** Opening Stored data block **
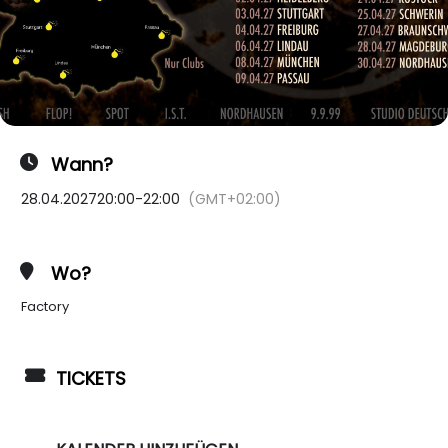
Wann?
28.04.2027
20:00
-
22:00
(GMT+02:00)
Wo?
Factory
TICKETS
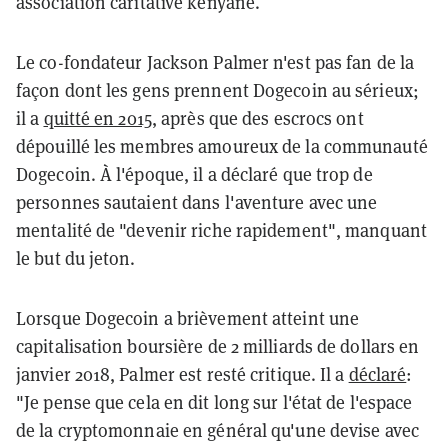
association caritative kenyane.
Le co-fondateur Jackson Palmer n'est pas fan de la
façon dont les gens prennent Dogecoin au sérieux;
il a
quitté en 2015
, après que des escrocs ont
dépouillé les membres amoureux de la communauté
Dogecoin. À l'époque, il a déclaré que trop de
personnes sautaient dans l'aventure avec une
mentalité de "devenir riche rapidement", manquant
le but du jeton.
Lorsque Dogecoin a brièvement atteint une
capitalisation boursière de 2 milliards de dollars en
janvier 2018, Palmer est resté critique. Il a
déclaré
:
"Je pense que cela en dit long sur l'état de l'espace
de la cryptomonnaie en général qu'une devise avec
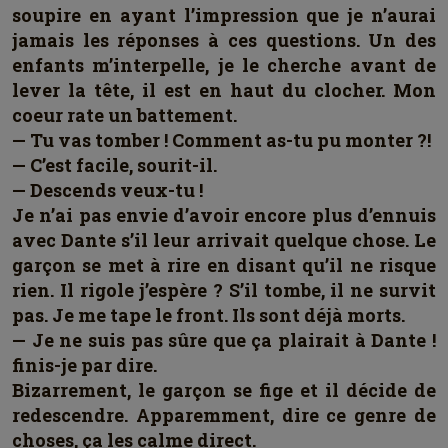
soupire en ayant l’impression que je n’aurai
jamais les réponses à ces questions. Un des
enfants m’interpelle, je le cherche avant de
lever la tête, il est en haut du clocher. Mon
coeur rate un battement.
— Tu vas tomber ! Comment as-tu pu monter ?!
— C’est facile, sourit-il.
— Descends veux-tu !
Je n’ai pas envie d’avoir encore plus d’ennuis
avec Dante s’il leur arrivait quelque chose. Le
garçon se met à rire en disant qu’il ne risque
rien. Il rigole j’espère ? S’il tombe, il ne survit
pas. Je me tape le front. Ils sont déjà morts.
— Je ne suis pas sûre que ça plairait à Dante !
finis-je par dire.
Bizarrement, le garçon se fige et il décide de
redescendre. Apparemment, dire ce genre de
choses, ça les calme direct.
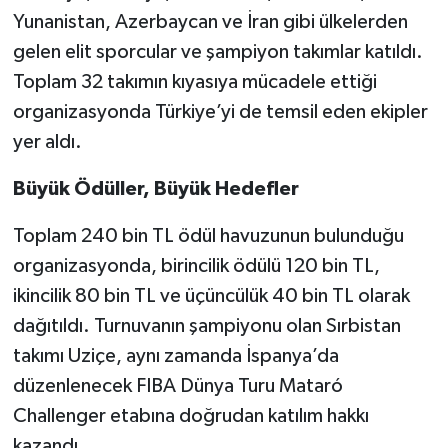
Yunanistan, Azerbaycan ve İran gibi ülkelerden
gelen elit sporcular ve şampiyon takımlar katıldı.
Toplam 32 takımın kıyasıya mücadele ettiği
organizasyonda Türkiye’yi de temsil eden ekipler
yer aldı.
Büyük Ödüller, Büyük Hedefler
Toplam 240 bin TL ödül havuzunun bulunduğu
organizasyonda, birincilik ödülü 120 bin TL,
ikincilik 80 bin TL ve üçüncülük 40 bin TL olarak
dağıtıldı. Turnuvanın şampiyonu olan Sırbistan
takımı Uziçe, aynı zamanda İspanya’da
düzenlenecek FIBA Dünya Turu Mataró
Challenger etabına doğrudan katılım hakkı
kazandı.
** Closing Stored data block **
Prompt:
Send back an exact copy of only the lines from the line with "le but du jeton." up to and including the line with "l'état de l'espace" in the data above.

Expected answer:
le but du jeton.
Lorsque Dogecoin a brièvement atteint une
capitalisation boursière de 2 milliards de dollars en
janvier 2018, Palmer est resté critique. Il a
déclaré
:
"Je pense que cela en dit long sur l'état de l'espace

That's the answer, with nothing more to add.